简体繁体 English

从大型mySQL数据库按日期排序/获取记录

[英]datewise records sorting /fetching from large mySQL database

原文 2009-06-12 20:31:57 5 2 php/ mysql

I have a separate table for every day's data which is basically webstats type : keywords, visits, duration, IP, sale, etc (maybe 100 bytes total per record) Each table will have around a couple of million records. 对于每天的数据，我有一个单独的表，基本上是webstats类型的：关键字，访问，持续时间，IP，销售等（每条记录总共100字节），每个表大约有几百万条记录。

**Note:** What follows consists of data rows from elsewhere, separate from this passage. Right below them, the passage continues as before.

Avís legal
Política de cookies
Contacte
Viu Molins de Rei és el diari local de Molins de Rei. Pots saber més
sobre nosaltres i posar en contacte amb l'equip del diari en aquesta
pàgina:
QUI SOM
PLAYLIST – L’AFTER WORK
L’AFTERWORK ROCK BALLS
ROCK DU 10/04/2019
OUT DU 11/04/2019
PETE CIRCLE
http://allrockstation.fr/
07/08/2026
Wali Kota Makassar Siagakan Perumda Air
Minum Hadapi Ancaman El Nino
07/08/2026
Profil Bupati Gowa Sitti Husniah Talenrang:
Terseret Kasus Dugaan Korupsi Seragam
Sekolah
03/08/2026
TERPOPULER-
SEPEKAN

What I need to do is have a web admin so that the user/admin can view reports for different date periods AND sorted by certain calculated values. 我需要做的是拥有一个Web管理员，以便该用户/管理员可以查看不同日期段的报告并按某些计算值进行排序。 For example, the user may want the results for the 15th of last month to the 12th of this month , sorted by SALE/VISIT , descending order. 例如，用户可能想要上个月15日至本月12日的结果，并按SALE / VISIT降序排列。

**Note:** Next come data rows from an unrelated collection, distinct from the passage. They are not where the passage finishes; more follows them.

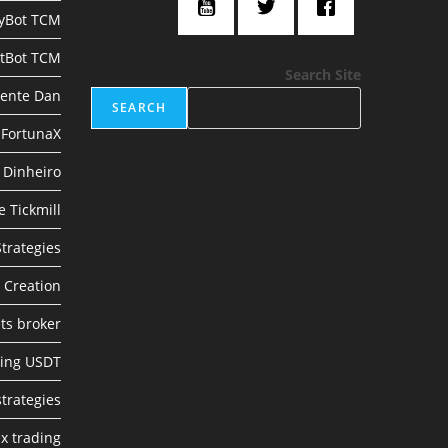
yBot TCM
stBot TCM
Search Site
nente Dan
SEARCH
 FortunaX
 Dinheiro
 Tickmill
trategies
 Creation
ts broker
ing USDT
trategies
ex trading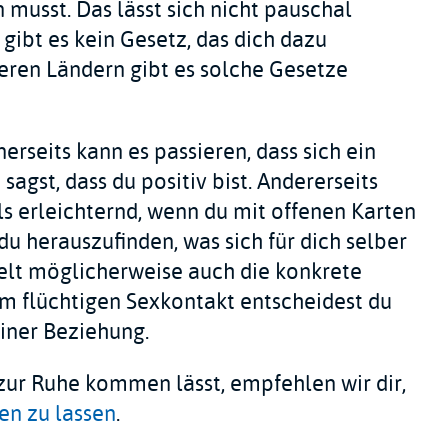
 musst. Das lässt sich nicht pauschal
gibt es kein Gesetz, das dich dazu
eren Ländern gibt es solche Gesetze
nerseits kann es passieren, dass sich ein
sagst, dass du positiv bist. Andererseits
ls erleichternd, wenn du mit offenen Karten
du herauszufinden, was sich für dich selber
ielt möglicherweise auch die konkrete
nem flüchtigen Sexkontakt entscheidest du
einer Beziehung.
zur Ruhe kommen lässt, empfehlen wir dir,
ten zu lassen
.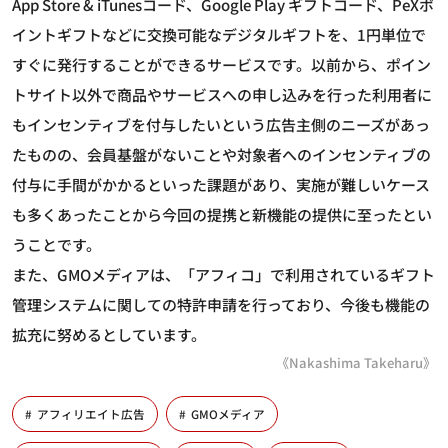
App Store & iTunesコード、Google Play ギフトコード、PeXポ
イントギフトなどに交換可能なデジタルギフトを、1円単位で
すぐに発行することができるサービスです。以前から、ポイン
トサイト以外で商品やサービスへの申し込みを行った利用者に
もインセンティブを付与したいという広告主側のニーズがあっ
たものの、会員基盤がないことや対象者へのインセンティブの
付与に手間がかかるといった課題があり、実施が難しいケース
も多くあったことから今回の提携と新機能の提供に至ったとい
うことです。
また、GMOメディアは、「アフィコ」で利用されているギフト
管理システムに関しての特許申請を行っており、今後も機能の
拡充に努めるとしています。
《Nakashima Takeharu》
アフィリエイト広告
GMOメディア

The admin/user only needs to view (say) the top 200 records at a time and will probably not view more than a few hundred total in any one session 管理员/用户一次只需要查看（说）前200条记录，并且在任何一个会话中查看的总数可能都不超过几百条

Because of the arbitrary date period involved, I need to sum up the relevant columns for each record and only then can the selection be done. 由于所涉及的日期是任意的，因此我需要总结每条记录的相关列，然后才可以进行选择。

My question is whether it will be possible to have the reports in real time or would they be too slow (the tables are not rarely - if ever - updated after the day's data has been inserted) 我的问题是，是否有可能实时生成报告或它们太慢（在插入当天的数据后，表很少（如果有的话）进行更新）

Is such a scenario better fitted to indexes or tablescans? 这样的方案是否更好地适合于索引或表扫描？

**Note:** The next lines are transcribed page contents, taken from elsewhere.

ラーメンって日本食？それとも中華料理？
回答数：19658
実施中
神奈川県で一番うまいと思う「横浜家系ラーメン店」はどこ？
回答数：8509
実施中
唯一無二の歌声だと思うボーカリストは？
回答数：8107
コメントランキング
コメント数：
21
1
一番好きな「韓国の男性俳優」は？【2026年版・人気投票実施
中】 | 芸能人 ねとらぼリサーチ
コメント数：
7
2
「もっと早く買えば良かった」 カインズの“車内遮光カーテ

And also, whether a massive table for all dates would be better than having separate tables for each date (there are almost no joins) 而且，对于所有日期而言，庞大的表是否比每个日期都有单独的表（几乎没有联接）更好？

thanks in advance! 提前致谢！

2 个解决方案

With a separate table for each day's data, summarizing across a month is going to involve doing the same analysis on each of 30-odd tables. 对于每天的数据有一个单独的表，一个月的汇总将涉及对30多个表中的每个表进行相同的分析。 Over a year, you will have to do the analysis on 365 or so tables. 一年多来，您将需要对365个左右的表进行分析。 That's going to be a nightmare. 这将是一场噩梦。

It would almost certainly be better to have a soundly indexed single table than the huge number of tables. 拥有完全索引的单个表几乎比拥有大量表要好得多。 Some DBMS support fragmented tables - if MySQL does, fragment the single big table by the date. 一些DBMS支持分段表-如果MySQL支持，则按日期分段单个大表。 I would be inclined to fragment by month, especially if the normal queries are for one month or less and do not cross month boundaries. 我倾向于按月细分，尤其是如果正常查询的时间不超过一个月且不跨越月份界限。 (Even if it involves two months, with decent fragment elimination, the query engine won't have to read most of the data; just the two fragments for the two months. It might be able to do those scans in parallel, even - again, depending on the DBMS.) （即使涉及两个月，而且消除了相当大的碎片，查询引擎也不必读取大部分数据；两个月只需要读取两个碎片。它甚至可以并行进行这些扫描，甚至- ，具体取决于DBMS。）

Sometimes, it is quicker to do sequential scans of a table than to do indexed lookups - don't simply assume that because the query plan involves a table scan that it will automatically be bad performing. 有时，对表进行顺序扫描比进行索引查找要快-不要简单地假设因为查询计划涉及表扫描，所以自动执行效果会很差。

You may want to try a different approach. 您可能想尝试其他方法。 I think Splunk will work for you. 我认为Splunk将为您服务。 It was designed for this, they even do ads on this site. 正是为此而设计的，他们甚至在此网站上做广告。 They have a free version you can try. 他们有一个免费版本，您可以尝试。